Panowie z CBŚ byli uprzejmi: przedstawili się, odczytali zarzuty, przeszukali miejsce pracy i zawieźli do prokuratury na przesłuchanie. Wśród celników przemyskich od miesięcy szalał wirus prokuratorski, dziesiątki z nich już wcześniej zatrzymywano pod zarzutem korupcji, ale Anna nie spodziewała się, że padnie także na nią.
W końcu z całą tą rozdmuchaną przez media i przemyską prokuraturę okręgową aferą korupcyjną nie miała nic wspólnego. I co z tego, że niewinna? Prokurator i tak zafundował jej trzy lata koszmaru. Po trzech sąd ją uniewinnił. Jak 17 innych.
- Ścięło mnie z nóg, jak weszli panowie z CBŚ - wspomina Anna.
Wtedy w służbie celnej była od 10 lat. Najpierw na zachodniej granicy. Po wejściu w życie układu z Schengen wraz z kilkunastoma celnikami została w 2004 roku przeniesiona na granicę wschodnią. W przemyskiej służbie celnej pracowała od końca sierpnia 2004.
Zdaniem prokuratora zaczęła brać łapówki od przekraczających granicę już na początku września, i to w porozumieniu z innymi celnikami. Prokuraturze nie przyszło do głowy, że przy tak delikatnym i dyskretnym, choć nielegalnym procederze, potrzeba minimum zaufania do kolegi z pracy. Tym nowym, przysłanym z zachodu, nikt by tu nie zaufał w ciągu czterech tygodni.
Koniec świata w 24 godziny
Przedstawili zarzut korupcji, zawieźli "na dołek", kazali zdjąć odzież, włącznie z bielizną osobistą, dali jakieś znoszone łachy dresowe, o cztery numery za duże i posadzili w celi. Zgłaszała policji, że jest pod opieką lekarską, że musi zażywać leki.
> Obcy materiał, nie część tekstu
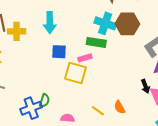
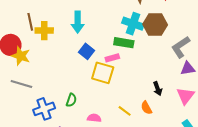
blue square: (59, 52) -> (87, 51), turned 35
black arrow: (145, 86) -> (158, 89), moved
blue cross: (31, 108) -> (44, 109), moved

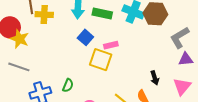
green rectangle: (124, 43) -> (102, 14), moved

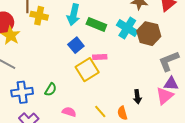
yellow square: (101, 60) -> (87, 70), turned 30
pink triangle: (182, 86) -> (165, 96), moved

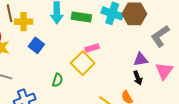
blue square: (76, 45) -> (36, 45), moved
purple triangle: (171, 84) -> (141, 59), moved
green semicircle: (51, 90) -> (58, 80), moved

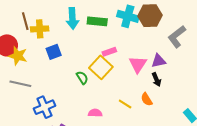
blue square: (36, 45) -> (54, 52), turned 35
pink triangle: (164, 71) -> (138, 64), moved
green semicircle: (58, 80) -> (82, 78), moved, turned -48

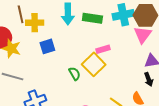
cyan cross: (128, 16) -> (123, 15), turned -30
pink triangle: (138, 64) -> (143, 35), moved

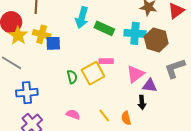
yellow cross: (35, 23) -> (42, 34), moved
pink triangle: (143, 35) -> (135, 74), moved

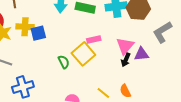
black arrow: (142, 102) -> (126, 60), moved, turned 40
Jej przełożeni z przemyskiej Izby Celnej też zgłaszali. Leki jej odebrano już w trakcie zatrzymania, próśb o pomoc medyczną nikt nie słuchał. Na przesłuchania dreptała pod konwojem, po drodze zastanawiała się, o co chodzi.
Pobudka o 7 rano i przesłuchanie, powrót do celi, o 11 wycieczka do prokuratury na kolejne przesłuchanie. Potem, dużo potem, dowiedziała się, że zatrzymani wcześniej celnicy wskazali ją w zeznaniach.
Nie, że brała, że uczestniczyła w dzieleniu łapówek. Po prostu dwóch zeznało, że pracowali z nią i innymi osobami w latach 2004-2007. I nawet nie na granicy, ale w oddziale lotnym. I to nie wczoraj, a trzy lata przed przesłuchaniem.
Wymienienie nazwiska wystarczyło prokuratorowi, by włączyć ją do zorganizowanej grupy przestępczej wymuszającej łapówki na przekraczających granicę.
- Prokurator pewnie wychodził z założenia, że im więcej nazwisk w akcie oskarżenia, tym większy będzie jego sukces - mówi Anna z żalem.
- Niekończące się przesłuchania, wciąż te same pytania i straszenie. Chcieli tylko usłyszeć, że przyznaję się do winy. Jakiej winy? Prokurator pokazywał mi ręką na biurku jaki stos dowodów jest przeciwko mnie. Miałam się przyznać i nie utrudniać postępowania, bo i tak nic mi to nie pomoże. Nie przyznałam się, bo nie wiedziałam, do czego mam się przyznać - opowiada.
Bo celnik to takie coś
Po 24 godzinach w celi wyszła, ale wolna wcale nie była. Z woli prokuratora zabrali jej paszport, zakazali opuszczać kraj, nawet z Przemyśla nie wolno jej było wyjechać i raz w tygodniu musiała meldować się w komendzie policji.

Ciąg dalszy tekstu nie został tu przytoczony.